News Digest / Income Statements / Buckle Q2: Sales and profits climb as comps, e-commerce and margins improve; inventory risk

Buckle Q2: Sales and profits climb as comps, e-commerce and margins improve; inventory risk

StockInvest.us
03:01pm, Thursday, Sep 11, 2025
Illustration by StockInvest.us

The Buckle, Inc. (NYSE: BKE) - Quick read on what's happening inside

Snapshot
* Q2 sales: $305,737,000 vs $282,392,000 year‑ago (+8.3%).
* 26‑week sales: $577,858,000 vs $544,872,000 year‑ago (+6.1%).
* Q2 gross profit: $145,009,000 (47.4% of sales) vs $132,534,000 (46.9%).
* Q2 income from operations: $56,341,000 (18.4% of sales) vs $48,260,000 (17.1%).
* Q2 net income: $45,006,000 vs $39,255,000 (+14.6%). 26‑week net income: $80,199,000 vs $74,098,000.
* Q2 EPS (basic): $0.90 vs $0.79; diluted: $0.89 vs $0.78. 26‑week diluted EPS: $1.59 vs $1.48.

Positives - what's working
* Same‑store sales momentum: Q2 comparable store sales +7.3%; 26‑week comps +5.2%.
* Online growth: online revenues 14.3% of Q2 sales (up from 13.1%); Q2 online dollars $43.6m (+17.7% YoY).
* Margin improvement: gross margin expanded to 47.4% (Q2) and operating margin rose to 18.4% as merchandise margins and operating leverage improved.
* Strong liquidity: cash & cash equivalents $297,811,000; total cash + short‑term investments + long‑term investments = $349.6m reported.
* Cash generation: operating cash flow YTD $89,412,000 vs $77,488,000 prior year; net increase in cash +$30,882,000 YTD.
* Conservative balance sheet: zero bank borrowings; $25.0m unsecured credit line in place (unused), in compliance with covenants.
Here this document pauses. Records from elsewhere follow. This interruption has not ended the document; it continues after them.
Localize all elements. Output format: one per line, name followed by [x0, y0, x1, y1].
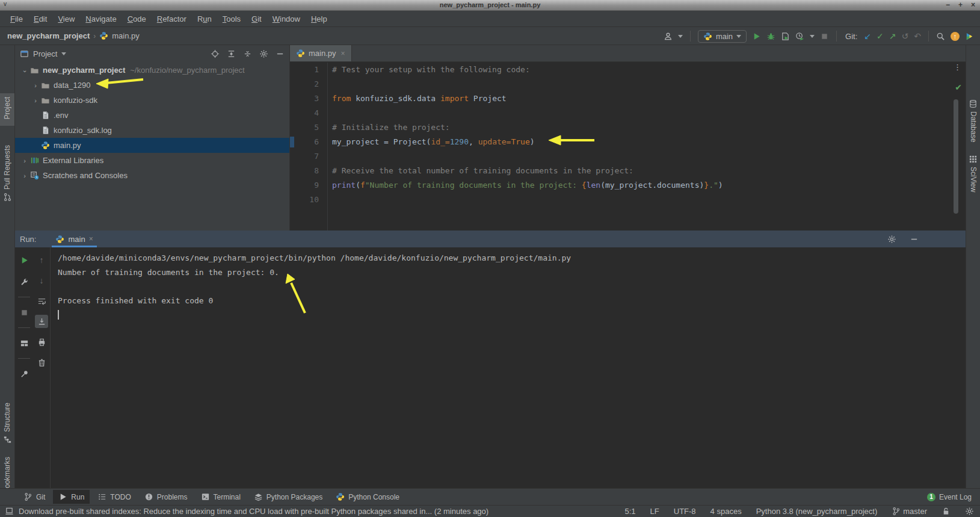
code-with-me-icon[interactable]: [965, 32, 974, 41]
hide-panel-button[interactable]: [276, 49, 285, 58]
code-line-4[interactable]: [332, 106, 952, 120]
tree-chevron-right-icon[interactable]: ›: [31, 97, 40, 104]
tree-chevron-right-icon[interactable]: ›: [31, 82, 40, 89]
stripe-tab-project[interactable]: Project: [0, 93, 14, 126]
user-dropdown-chevron-icon[interactable]: [678, 35, 683, 38]
close-button[interactable]: ×: [971, 0, 975, 10]
tree-item-external-libraries[interactable]: ›External Libraries: [15, 153, 289, 168]
menu-navigate[interactable]: Navigate: [80, 13, 122, 25]
indent-setting[interactable]: 4 spaces: [710, 507, 742, 516]
code-line-8[interactable]: # Receive the total number of training d…: [332, 164, 952, 178]
line-ending[interactable]: LF: [650, 507, 659, 516]
event-log-button[interactable]: 1 Event Log: [927, 493, 972, 501]
menu-view[interactable]: View: [52, 13, 80, 25]
code-line-10[interactable]: [332, 193, 952, 207]
code-area[interactable]: # Test your setup with the following cod…: [332, 63, 952, 231]
git-branch-widget[interactable]: master: [892, 507, 927, 516]
editor-scrollbar[interactable]: [954, 99, 958, 214]
indexing-settings-icon[interactable]: [965, 507, 974, 516]
panel-settings-button[interactable]: [259, 49, 268, 58]
git-update-button[interactable]: ↙: [864, 32, 871, 40]
readonly-lock-icon[interactable]: [941, 507, 951, 516]
rerun-button[interactable]: [20, 256, 29, 265]
git-commit-button[interactable]: ✓: [877, 32, 884, 40]
tree-item-konfuzio-sdk[interactable]: ›konfuzio-sdk: [15, 93, 289, 108]
code-line-3[interactable]: from konfuzio_sdk.data import Project: [332, 91, 952, 106]
pin-tab-button[interactable]: [20, 370, 29, 379]
tree-item-data-1290[interactable]: ›data_1290: [15, 78, 289, 93]
editor-body[interactable]: 12345678910 # Test your setup with the f…: [290, 63, 966, 231]
scroll-to-end-button[interactable]: [37, 317, 46, 326]
tree-item--env[interactable]: .env: [15, 108, 289, 123]
menu-run[interactable]: Run: [192, 13, 217, 25]
stripe-tab-database[interactable]: Database: [966, 96, 980, 146]
stripe-tab-structure[interactable]: Structure: [0, 399, 14, 448]
run-button[interactable]: [752, 32, 761, 41]
menu-window[interactable]: Window: [267, 13, 306, 25]
file-encoding[interactable]: UTF-8: [674, 507, 696, 516]
tab-close-icon[interactable]: ×: [341, 49, 345, 58]
profiler-chevron-icon[interactable]: [810, 35, 815, 38]
menu-code[interactable]: Code: [122, 13, 152, 25]
toolwindow-button-terminal[interactable]: Terminal: [196, 490, 246, 504]
code-line-1[interactable]: # Test your setup with the following cod…: [332, 63, 952, 77]
tree-item-konfuzio-sdk-log[interactable]: konfuzio_sdk.log: [15, 123, 289, 138]
menu-refactor[interactable]: Refactor: [152, 13, 192, 25]
soft-wrap-button[interactable]: [37, 297, 46, 306]
toolwindow-button-run[interactable]: Run: [53, 490, 90, 504]
tree-item-scratches-and-consoles[interactable]: ›Scratches and Consoles: [15, 168, 289, 183]
select-opened-file-button[interactable]: [211, 49, 220, 58]
toolwindow-button-python-packages[interactable]: Python Packages: [248, 490, 328, 504]
toolwindow-button-git[interactable]: Git: [18, 490, 51, 504]
run-panel-settings-button[interactable]: [887, 235, 896, 244]
code-line-6[interactable]: my_project = Project(id_=1290, update=Tr…: [332, 135, 952, 149]
breadcrumb-file[interactable]: main.py: [112, 31, 140, 40]
inspections-ok-check-icon[interactable]: ✔: [955, 82, 962, 92]
tree-chevron-right-icon[interactable]: ›: [20, 157, 29, 164]
code-line-9[interactable]: print(f"Number of training documents in …: [332, 178, 952, 193]
project-view-title[interactable]: Project: [33, 49, 57, 58]
toolwindow-button-problems[interactable]: Problems: [139, 490, 193, 504]
toolwindow-button-todo[interactable]: TODO: [92, 490, 136, 504]
menu-git[interactable]: Git: [246, 13, 267, 25]
edit-run-configuration-button[interactable]: [20, 277, 29, 286]
code-line-2[interactable]: [332, 77, 952, 91]
menu-file[interactable]: File: [5, 13, 28, 25]
maximize-button[interactable]: +: [958, 0, 963, 10]
run-tab-main[interactable]: main ×: [52, 231, 96, 247]
console-output[interactable]: /home/davide/miniconda3/envs/new_pycharm…: [58, 251, 960, 486]
project-view-chevron-icon[interactable]: [61, 52, 66, 55]
minimize-button[interactable]: −: [946, 0, 950, 10]
run-tab-close-icon[interactable]: ×: [89, 235, 93, 243]
menu-edit[interactable]: Edit: [28, 13, 52, 25]
menu-tools[interactable]: Tools: [217, 13, 246, 25]
user-account-icon[interactable]: [664, 32, 673, 41]
tree-chevron-down-icon[interactable]: ⌄: [20, 66, 29, 74]
stripe-tab-pull-requests[interactable]: Pull Requests: [0, 141, 14, 205]
run-panel-hide-button[interactable]: [910, 235, 919, 244]
tree-item-new-pycharm-project[interactable]: ⌄new_pycharm_project~/konfuzio/new_pycha…: [15, 63, 289, 78]
run-configuration-select[interactable]: main: [698, 30, 747, 43]
status-message-text[interactable]: Download pre-built shared indexes: Reduc…: [19, 507, 488, 516]
search-everywhere-button[interactable]: [936, 32, 945, 41]
run-with-coverage-button[interactable]: [781, 32, 790, 41]
collapse-all-button[interactable]: [243, 49, 252, 58]
editor-tab-main-py[interactable]: main.py ×: [290, 45, 352, 61]
menu-help[interactable]: Help: [306, 13, 333, 25]
toolwindow-button-python-console[interactable]: Python Console: [330, 490, 405, 504]
code-line-7[interactable]: [332, 149, 952, 164]
clear-console-button[interactable]: [37, 358, 46, 367]
restore-layout-button[interactable]: [20, 339, 29, 348]
editor-options-kebab-icon[interactable]: ⋮: [954, 66, 961, 69]
debug-button[interactable]: [766, 32, 775, 41]
tree-item-main-py[interactable]: main.py: [15, 138, 289, 153]
breadcrumb-project[interactable]: new_pycharm_project: [7, 31, 90, 40]
expand-all-button[interactable]: [227, 49, 236, 58]
ide-update-badge[interactable]: ↑: [951, 32, 960, 41]
status-message[interactable]: Download pre-built shared indexes: Reduc…: [5, 507, 488, 516]
print-console-button[interactable]: [37, 338, 46, 347]
caret-position[interactable]: 5:1: [625, 507, 636, 516]
profiler-button[interactable]: [795, 32, 804, 41]
tree-chevron-right-icon[interactable]: ›: [20, 172, 29, 179]
stripe-tab-sciview[interactable]: SciView: [966, 151, 980, 196]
Negatives / attention areas on the income statement and balance sheet
* Inventory increased to $142,486,000 from $120,789,000 (Feb 1, 2025) - higher stock levels can pressure markdowns and working capital.
* Accounts payable jumped to $72,630,000 from $45,982,000 - timing of payables and inventory purchases matter to cash flow.
* Selling & G&A expense dollars rose (selling $73,900,000 Q2; G&A $14,768,000 Q2). Although % of sales improved slightly, incentive accruals increased and SG&A remains a significant cash outflow.
* Other income decreased YoY (Q2 other income, net $3,270,000 vs $3,733,000 prior).
* Non‑recurring and recurring obligations: operating lease liabilities large - total operating lease payments undiscounted $461,146,000 (present value $375,782,000).
* Dividends and capital intensity: YTD dividends paid $35,810,000; management expects FY capex $50-$55m - consumes free cash flow despite strong operating cash.
* Reserves and contingencies: markdown/obsolescence adjustments $9.4m; reserve for sales returns $4.7m; loyalty reward liability included in accrued expenses $9.8m - all reduce future margin upside if trends worsen.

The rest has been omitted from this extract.